→ **YOUR ASSIGNMENT**
Copy out each line of the data below in which "Online" appears.

--- SOURCE MATERIAL Enclosed Below ---

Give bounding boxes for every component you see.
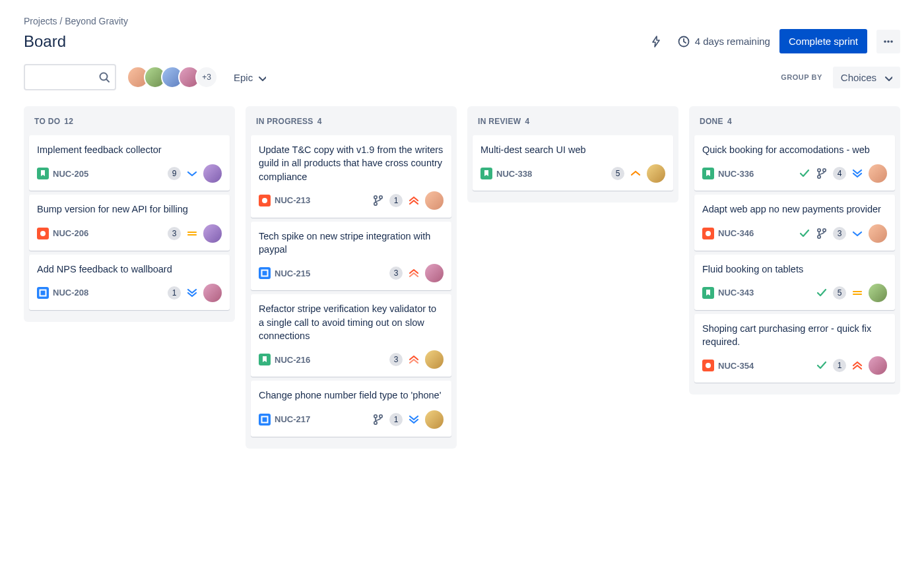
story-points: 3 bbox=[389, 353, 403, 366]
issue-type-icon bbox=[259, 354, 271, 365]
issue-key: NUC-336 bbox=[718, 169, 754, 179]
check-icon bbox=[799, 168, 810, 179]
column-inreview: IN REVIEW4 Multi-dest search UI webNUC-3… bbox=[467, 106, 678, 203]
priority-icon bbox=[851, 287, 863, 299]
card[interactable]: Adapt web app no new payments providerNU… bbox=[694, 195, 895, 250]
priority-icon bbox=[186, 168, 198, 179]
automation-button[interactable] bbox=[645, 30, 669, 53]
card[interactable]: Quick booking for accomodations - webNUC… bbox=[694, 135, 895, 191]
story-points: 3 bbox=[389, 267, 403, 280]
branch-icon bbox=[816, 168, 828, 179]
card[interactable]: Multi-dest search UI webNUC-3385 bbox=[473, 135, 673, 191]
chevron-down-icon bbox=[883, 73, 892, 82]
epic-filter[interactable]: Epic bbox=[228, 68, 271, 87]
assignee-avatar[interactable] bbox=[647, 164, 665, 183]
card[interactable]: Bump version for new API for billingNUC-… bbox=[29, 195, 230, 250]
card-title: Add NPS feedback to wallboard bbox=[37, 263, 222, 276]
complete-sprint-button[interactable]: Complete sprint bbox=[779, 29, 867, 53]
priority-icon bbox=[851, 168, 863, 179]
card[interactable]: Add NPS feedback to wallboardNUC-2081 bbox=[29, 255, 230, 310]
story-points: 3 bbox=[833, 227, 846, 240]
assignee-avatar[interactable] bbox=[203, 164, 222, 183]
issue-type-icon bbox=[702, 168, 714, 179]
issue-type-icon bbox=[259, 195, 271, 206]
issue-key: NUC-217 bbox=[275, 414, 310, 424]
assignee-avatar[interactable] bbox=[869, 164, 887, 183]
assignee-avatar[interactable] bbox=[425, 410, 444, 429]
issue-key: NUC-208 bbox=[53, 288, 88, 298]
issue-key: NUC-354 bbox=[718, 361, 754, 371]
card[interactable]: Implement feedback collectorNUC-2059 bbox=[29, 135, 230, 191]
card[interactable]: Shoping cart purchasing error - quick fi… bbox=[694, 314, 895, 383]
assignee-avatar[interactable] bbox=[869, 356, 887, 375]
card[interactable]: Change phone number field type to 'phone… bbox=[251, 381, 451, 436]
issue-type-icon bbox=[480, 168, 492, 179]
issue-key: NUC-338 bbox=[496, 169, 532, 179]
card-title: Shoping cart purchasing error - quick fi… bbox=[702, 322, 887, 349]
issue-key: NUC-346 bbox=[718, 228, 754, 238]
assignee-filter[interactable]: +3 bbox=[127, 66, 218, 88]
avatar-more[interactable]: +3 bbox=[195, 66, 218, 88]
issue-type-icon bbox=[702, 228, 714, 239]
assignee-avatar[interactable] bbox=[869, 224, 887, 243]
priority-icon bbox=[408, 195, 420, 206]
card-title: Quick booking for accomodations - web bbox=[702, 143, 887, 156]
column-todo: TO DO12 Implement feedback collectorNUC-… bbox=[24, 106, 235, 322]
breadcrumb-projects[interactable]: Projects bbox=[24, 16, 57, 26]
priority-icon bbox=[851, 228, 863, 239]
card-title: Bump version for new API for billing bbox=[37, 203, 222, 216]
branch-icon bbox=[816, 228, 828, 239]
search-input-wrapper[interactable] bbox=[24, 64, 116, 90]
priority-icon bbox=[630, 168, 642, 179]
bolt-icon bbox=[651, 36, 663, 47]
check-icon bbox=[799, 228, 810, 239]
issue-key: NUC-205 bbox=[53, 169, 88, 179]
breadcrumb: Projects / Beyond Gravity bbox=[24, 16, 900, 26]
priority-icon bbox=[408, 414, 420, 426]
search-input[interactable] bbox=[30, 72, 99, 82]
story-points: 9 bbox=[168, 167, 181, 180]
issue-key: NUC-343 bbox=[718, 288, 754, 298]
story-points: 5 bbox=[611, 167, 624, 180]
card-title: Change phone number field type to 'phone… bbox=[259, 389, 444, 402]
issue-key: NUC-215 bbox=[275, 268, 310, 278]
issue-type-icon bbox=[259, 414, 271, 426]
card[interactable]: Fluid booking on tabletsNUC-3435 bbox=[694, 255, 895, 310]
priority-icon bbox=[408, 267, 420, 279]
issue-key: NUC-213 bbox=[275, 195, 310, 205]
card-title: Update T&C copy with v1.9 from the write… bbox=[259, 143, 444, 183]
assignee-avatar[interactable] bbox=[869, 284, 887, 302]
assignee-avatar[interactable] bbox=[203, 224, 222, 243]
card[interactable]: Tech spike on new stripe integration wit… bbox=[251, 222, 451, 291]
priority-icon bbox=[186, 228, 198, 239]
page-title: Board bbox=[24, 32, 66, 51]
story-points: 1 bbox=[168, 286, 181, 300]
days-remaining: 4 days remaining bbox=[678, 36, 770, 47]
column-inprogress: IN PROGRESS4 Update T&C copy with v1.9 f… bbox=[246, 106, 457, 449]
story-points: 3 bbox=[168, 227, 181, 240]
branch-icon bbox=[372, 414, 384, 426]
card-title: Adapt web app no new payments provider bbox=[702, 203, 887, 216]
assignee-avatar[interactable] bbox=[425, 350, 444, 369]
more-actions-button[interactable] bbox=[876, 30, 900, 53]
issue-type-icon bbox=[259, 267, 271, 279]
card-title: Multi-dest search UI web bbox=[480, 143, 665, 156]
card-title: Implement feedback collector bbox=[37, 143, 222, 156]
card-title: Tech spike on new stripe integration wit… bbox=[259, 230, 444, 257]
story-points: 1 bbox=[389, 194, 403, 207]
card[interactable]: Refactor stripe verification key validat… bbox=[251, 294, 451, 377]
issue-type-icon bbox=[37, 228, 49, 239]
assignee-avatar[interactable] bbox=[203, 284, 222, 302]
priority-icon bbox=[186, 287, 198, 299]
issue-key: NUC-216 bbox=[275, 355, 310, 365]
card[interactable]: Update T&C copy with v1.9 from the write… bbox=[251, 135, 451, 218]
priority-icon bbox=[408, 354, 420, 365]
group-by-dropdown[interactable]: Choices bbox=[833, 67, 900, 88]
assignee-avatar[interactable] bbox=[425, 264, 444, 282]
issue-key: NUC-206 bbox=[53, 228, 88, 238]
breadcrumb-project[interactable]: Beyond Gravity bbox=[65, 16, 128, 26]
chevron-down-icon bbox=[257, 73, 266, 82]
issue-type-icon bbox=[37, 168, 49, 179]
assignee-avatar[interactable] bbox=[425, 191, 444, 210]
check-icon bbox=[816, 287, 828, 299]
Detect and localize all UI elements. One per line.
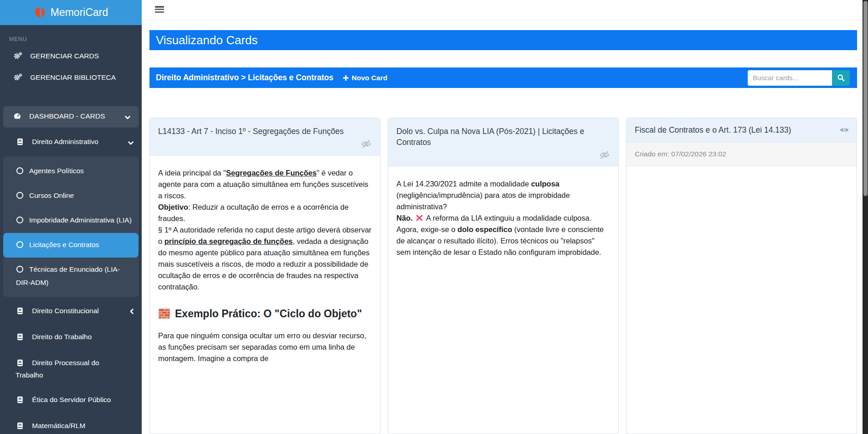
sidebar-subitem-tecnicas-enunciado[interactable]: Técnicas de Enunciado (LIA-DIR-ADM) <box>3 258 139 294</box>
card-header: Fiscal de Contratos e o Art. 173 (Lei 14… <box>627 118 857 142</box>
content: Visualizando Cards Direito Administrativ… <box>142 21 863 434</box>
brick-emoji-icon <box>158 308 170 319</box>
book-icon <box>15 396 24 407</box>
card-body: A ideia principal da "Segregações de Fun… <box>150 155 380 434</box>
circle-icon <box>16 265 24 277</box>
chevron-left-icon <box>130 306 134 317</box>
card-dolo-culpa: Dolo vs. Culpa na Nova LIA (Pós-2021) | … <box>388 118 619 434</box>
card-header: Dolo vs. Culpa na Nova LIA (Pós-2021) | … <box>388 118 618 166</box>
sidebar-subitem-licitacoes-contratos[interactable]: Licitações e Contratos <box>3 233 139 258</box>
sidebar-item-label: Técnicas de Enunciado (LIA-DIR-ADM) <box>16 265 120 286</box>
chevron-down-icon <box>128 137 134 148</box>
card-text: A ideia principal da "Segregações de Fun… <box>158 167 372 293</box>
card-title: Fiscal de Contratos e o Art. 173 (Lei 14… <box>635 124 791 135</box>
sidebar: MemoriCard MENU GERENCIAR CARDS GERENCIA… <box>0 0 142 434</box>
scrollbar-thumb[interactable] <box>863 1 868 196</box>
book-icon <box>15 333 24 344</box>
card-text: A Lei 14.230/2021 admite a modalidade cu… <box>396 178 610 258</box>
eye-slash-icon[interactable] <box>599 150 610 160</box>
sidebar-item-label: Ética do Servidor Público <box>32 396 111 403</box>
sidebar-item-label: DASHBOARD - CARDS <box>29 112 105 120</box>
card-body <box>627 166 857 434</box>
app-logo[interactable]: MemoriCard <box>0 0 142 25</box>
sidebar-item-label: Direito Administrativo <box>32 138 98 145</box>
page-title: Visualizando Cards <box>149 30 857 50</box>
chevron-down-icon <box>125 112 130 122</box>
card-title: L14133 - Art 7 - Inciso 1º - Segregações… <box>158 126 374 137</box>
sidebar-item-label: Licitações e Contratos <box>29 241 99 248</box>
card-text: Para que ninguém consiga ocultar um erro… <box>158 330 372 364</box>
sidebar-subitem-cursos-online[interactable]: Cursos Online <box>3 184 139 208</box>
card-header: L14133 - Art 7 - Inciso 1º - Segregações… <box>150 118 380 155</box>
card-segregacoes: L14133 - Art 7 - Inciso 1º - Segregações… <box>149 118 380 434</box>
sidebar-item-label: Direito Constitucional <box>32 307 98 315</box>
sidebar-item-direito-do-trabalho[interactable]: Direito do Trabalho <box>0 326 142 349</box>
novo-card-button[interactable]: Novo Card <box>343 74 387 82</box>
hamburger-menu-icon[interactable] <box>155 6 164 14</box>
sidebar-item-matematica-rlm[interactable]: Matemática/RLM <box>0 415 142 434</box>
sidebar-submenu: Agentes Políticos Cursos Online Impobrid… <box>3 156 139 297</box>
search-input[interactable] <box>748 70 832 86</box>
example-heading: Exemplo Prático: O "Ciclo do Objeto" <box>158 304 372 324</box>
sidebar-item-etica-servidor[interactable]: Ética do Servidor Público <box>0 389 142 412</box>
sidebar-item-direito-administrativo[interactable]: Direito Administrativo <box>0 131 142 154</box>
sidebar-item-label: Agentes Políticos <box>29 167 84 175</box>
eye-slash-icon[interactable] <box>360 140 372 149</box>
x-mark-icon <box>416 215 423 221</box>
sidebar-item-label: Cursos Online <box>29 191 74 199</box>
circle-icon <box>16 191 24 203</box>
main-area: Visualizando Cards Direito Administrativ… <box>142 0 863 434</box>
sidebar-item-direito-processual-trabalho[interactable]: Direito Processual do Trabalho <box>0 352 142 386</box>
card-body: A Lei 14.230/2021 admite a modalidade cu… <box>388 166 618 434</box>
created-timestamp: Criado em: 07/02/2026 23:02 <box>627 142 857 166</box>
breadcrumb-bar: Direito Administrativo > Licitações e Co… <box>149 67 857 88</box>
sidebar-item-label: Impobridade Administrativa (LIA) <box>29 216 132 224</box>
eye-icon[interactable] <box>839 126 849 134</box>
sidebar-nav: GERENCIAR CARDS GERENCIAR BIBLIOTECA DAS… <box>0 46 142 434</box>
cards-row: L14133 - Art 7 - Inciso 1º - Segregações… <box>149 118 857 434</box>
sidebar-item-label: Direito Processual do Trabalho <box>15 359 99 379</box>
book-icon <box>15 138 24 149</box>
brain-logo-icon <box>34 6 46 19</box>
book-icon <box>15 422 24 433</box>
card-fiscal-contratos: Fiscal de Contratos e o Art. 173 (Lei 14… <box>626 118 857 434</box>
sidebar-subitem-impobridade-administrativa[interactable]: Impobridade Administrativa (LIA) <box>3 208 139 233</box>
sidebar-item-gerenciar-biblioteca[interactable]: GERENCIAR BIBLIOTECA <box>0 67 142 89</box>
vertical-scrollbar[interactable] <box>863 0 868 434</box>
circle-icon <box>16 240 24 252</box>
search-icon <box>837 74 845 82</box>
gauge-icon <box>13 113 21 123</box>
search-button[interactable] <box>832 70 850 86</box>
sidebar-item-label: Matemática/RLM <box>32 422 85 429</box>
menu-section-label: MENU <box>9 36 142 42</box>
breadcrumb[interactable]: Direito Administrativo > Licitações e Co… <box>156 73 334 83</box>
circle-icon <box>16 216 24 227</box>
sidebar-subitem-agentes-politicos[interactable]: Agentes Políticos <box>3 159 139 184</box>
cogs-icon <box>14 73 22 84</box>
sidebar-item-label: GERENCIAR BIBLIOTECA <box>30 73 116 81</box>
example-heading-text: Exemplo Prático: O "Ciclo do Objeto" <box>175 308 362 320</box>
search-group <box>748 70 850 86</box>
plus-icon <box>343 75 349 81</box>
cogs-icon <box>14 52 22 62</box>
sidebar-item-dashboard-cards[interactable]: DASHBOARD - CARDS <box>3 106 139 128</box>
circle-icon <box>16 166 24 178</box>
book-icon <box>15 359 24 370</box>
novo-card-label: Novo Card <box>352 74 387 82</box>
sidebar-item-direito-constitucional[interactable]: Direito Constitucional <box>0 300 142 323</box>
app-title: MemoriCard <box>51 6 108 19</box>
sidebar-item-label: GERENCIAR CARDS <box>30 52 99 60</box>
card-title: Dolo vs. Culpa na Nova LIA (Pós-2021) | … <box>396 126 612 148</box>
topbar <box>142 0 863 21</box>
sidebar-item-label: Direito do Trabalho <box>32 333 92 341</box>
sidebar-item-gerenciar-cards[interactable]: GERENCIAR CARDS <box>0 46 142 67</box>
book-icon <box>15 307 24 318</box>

--- End of Enclosed SOURCE MATERIAL ---

→ **WORKED SOLUTION**
sidebar-subitem-cursos-online[interactable]: Cursos Online <box>3 184 139 208</box>
sidebar-submenu: Agentes Políticos Cursos Online Impobrid… <box>3 156 139 297</box>
sidebar-item-label: Cursos Online <box>29 191 74 199</box>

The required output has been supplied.